### [ASSIGNMENT]
Every line that contains the word "动漫图片" should be copied from the records below.

○ ○ ○ ○

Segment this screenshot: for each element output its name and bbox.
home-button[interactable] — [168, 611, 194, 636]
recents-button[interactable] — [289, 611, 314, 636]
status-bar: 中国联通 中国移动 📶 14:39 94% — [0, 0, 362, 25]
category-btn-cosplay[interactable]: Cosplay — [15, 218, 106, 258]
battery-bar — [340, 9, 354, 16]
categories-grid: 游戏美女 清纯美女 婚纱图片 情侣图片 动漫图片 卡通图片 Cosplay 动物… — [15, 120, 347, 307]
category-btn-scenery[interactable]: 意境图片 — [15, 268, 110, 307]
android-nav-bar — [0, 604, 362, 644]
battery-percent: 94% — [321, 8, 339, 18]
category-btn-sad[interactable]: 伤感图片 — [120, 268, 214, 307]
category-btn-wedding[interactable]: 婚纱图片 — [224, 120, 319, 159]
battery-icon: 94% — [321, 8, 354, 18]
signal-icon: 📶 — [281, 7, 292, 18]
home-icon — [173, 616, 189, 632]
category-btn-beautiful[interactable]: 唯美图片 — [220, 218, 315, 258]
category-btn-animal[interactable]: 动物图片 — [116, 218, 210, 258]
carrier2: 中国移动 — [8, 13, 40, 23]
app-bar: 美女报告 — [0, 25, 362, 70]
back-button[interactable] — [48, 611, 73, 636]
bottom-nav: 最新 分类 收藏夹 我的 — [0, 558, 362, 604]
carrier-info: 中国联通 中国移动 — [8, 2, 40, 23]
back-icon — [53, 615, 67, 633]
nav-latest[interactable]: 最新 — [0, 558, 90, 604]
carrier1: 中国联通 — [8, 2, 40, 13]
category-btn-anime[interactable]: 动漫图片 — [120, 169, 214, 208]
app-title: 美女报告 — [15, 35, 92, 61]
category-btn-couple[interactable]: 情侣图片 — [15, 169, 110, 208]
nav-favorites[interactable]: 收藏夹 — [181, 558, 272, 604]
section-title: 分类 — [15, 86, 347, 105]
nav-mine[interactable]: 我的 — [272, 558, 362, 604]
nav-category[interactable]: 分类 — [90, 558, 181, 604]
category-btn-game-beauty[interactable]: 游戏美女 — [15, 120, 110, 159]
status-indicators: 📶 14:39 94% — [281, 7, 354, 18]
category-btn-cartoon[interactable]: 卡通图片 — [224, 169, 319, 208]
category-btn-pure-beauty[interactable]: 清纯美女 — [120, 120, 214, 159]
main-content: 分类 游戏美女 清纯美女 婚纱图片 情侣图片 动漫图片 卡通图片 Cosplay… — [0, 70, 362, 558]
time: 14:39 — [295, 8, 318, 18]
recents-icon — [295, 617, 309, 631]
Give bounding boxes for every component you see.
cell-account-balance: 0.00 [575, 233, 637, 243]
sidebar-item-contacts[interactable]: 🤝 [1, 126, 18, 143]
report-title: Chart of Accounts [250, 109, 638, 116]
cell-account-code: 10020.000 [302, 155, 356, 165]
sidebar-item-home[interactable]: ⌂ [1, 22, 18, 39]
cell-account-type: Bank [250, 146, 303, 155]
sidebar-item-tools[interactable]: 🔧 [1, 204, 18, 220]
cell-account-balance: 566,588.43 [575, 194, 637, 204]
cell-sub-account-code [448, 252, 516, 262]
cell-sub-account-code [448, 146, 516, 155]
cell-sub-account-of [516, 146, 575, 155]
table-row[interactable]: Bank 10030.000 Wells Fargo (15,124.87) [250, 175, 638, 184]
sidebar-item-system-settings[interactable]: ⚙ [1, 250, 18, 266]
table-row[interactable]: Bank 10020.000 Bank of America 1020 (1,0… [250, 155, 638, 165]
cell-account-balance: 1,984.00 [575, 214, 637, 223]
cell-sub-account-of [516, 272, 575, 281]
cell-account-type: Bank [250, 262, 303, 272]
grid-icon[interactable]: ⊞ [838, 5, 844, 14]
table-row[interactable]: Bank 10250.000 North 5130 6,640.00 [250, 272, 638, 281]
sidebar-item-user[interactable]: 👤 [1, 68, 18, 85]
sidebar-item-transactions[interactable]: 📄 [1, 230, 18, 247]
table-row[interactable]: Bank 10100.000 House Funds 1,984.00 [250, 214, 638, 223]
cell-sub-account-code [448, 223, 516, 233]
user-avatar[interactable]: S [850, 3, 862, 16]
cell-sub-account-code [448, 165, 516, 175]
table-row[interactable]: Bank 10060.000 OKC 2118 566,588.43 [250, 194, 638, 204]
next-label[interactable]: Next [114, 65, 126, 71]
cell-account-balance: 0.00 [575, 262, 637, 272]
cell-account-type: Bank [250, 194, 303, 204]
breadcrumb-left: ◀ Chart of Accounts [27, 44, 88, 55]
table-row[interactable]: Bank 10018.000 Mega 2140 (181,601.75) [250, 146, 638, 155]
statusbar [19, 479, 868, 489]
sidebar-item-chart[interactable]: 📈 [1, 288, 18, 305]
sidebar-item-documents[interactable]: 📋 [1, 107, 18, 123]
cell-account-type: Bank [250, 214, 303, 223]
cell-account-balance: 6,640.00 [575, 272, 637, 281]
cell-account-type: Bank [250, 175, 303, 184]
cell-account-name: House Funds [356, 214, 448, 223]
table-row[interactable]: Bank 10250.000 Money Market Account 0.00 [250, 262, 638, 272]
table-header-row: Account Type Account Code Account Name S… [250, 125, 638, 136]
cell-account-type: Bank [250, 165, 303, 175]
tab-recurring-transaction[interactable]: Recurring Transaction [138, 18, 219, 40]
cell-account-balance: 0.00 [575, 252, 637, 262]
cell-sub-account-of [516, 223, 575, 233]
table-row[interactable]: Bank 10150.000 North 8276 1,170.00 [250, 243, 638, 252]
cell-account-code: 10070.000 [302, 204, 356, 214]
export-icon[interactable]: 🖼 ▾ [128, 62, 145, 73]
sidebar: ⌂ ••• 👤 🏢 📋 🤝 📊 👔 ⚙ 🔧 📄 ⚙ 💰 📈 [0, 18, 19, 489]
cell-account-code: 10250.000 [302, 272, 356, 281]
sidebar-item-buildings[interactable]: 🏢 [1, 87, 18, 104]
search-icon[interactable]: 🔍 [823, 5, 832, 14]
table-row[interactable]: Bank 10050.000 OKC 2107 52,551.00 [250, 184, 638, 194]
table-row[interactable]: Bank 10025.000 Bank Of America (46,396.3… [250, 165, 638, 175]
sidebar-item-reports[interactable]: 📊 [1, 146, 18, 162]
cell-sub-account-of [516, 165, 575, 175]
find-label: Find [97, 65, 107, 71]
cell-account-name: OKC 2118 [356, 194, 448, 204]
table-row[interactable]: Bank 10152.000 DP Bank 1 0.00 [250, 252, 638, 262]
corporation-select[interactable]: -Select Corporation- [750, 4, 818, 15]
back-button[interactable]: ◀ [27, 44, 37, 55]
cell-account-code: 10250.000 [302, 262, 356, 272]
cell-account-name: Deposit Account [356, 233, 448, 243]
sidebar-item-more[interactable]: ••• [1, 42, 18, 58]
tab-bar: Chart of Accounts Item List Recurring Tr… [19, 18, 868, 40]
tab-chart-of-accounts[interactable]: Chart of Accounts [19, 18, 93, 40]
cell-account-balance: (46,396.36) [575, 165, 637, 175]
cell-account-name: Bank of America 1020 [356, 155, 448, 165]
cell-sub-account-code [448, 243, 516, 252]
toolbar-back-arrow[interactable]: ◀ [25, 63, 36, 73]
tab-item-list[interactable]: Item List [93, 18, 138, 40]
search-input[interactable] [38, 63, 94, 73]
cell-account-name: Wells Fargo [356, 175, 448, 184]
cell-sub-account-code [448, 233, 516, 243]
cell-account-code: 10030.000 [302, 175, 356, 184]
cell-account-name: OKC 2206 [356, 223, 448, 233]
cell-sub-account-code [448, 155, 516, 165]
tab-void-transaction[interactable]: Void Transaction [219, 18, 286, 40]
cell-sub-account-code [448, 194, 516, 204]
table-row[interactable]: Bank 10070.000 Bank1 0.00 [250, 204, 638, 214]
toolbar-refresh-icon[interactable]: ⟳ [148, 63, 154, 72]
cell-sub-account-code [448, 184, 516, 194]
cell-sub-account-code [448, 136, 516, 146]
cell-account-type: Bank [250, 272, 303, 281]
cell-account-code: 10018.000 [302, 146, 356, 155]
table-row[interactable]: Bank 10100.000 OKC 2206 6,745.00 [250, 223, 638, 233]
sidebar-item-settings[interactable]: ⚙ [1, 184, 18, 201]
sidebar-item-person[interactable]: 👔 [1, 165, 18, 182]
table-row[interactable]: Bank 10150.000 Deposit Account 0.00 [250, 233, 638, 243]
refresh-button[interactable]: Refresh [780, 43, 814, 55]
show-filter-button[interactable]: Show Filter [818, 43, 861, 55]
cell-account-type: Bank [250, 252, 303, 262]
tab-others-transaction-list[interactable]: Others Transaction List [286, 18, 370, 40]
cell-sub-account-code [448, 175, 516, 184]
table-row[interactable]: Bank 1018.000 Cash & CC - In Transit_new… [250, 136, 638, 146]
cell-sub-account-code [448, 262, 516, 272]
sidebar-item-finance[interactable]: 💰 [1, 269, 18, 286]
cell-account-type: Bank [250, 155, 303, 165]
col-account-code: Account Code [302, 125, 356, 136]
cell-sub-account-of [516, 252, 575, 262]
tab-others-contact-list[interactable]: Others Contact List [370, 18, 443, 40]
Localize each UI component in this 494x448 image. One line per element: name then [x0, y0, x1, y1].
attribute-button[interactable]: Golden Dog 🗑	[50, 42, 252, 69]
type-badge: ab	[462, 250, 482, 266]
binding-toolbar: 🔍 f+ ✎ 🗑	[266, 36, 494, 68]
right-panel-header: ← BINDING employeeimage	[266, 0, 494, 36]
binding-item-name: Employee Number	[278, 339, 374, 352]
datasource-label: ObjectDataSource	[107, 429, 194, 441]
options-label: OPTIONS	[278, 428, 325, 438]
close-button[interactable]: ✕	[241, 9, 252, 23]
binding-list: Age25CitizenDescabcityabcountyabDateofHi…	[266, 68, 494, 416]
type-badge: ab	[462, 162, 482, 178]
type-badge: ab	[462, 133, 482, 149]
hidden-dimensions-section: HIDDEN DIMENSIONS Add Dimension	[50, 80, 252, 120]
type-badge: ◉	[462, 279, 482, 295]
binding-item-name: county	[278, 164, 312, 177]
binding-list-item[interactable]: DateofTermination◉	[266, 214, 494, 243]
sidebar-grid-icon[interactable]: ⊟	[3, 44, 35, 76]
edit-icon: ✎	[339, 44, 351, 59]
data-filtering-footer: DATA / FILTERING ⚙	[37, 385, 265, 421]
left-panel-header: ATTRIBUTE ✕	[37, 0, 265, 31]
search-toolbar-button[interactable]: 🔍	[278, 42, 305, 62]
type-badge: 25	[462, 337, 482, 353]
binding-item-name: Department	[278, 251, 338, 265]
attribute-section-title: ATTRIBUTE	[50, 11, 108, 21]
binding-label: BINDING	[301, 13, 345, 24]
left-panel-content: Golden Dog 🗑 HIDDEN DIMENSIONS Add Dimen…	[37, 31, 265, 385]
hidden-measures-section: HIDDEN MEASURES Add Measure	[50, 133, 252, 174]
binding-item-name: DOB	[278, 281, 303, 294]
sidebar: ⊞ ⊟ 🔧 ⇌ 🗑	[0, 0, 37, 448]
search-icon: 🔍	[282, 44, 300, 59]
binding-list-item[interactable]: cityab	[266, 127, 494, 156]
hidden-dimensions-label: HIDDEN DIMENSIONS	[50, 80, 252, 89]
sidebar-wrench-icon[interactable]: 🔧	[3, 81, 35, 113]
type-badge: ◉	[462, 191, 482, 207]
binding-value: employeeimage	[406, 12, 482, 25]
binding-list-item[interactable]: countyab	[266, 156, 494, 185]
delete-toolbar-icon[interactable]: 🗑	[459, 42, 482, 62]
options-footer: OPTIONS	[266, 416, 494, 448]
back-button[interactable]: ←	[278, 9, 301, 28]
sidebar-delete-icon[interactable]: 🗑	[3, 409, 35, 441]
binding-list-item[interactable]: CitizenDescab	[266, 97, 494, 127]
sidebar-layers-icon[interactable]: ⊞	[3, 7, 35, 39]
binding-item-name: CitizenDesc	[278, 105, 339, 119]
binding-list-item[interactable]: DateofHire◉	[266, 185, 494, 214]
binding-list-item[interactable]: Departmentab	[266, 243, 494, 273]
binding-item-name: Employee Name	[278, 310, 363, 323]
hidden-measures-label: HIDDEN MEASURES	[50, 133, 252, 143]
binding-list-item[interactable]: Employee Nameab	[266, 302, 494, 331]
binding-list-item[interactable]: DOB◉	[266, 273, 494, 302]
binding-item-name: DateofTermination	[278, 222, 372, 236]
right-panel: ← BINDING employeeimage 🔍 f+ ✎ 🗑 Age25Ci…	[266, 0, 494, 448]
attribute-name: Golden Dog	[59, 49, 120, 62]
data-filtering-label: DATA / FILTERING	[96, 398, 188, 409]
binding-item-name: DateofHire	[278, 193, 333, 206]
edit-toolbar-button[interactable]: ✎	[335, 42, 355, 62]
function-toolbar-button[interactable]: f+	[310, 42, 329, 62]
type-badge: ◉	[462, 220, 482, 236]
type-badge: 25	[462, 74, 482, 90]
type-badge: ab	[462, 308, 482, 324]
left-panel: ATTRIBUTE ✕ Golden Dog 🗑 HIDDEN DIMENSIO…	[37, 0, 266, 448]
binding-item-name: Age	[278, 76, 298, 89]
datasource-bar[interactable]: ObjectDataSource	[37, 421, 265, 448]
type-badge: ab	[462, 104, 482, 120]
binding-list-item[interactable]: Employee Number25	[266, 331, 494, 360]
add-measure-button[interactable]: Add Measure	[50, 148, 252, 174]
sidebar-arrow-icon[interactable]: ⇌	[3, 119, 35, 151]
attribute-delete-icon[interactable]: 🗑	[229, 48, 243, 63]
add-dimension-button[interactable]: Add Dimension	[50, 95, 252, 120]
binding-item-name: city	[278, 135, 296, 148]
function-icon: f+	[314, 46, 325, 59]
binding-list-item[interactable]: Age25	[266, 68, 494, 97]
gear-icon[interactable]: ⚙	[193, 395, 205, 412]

○ ○ ○ ○

### [RESULT FOR THIS EXERCISE]
categories-grid: 游戏美女 清纯美女 婚纱图片 情侣图片 动漫图片 卡通图片 Cosplay 动物… — [15, 120, 347, 307]
category-btn-anime[interactable]: 动漫图片 — [120, 169, 214, 208]
main-content: 分类 游戏美女 清纯美女 婚纱图片 情侣图片 动漫图片 卡通图片 Cosplay… — [0, 70, 362, 558]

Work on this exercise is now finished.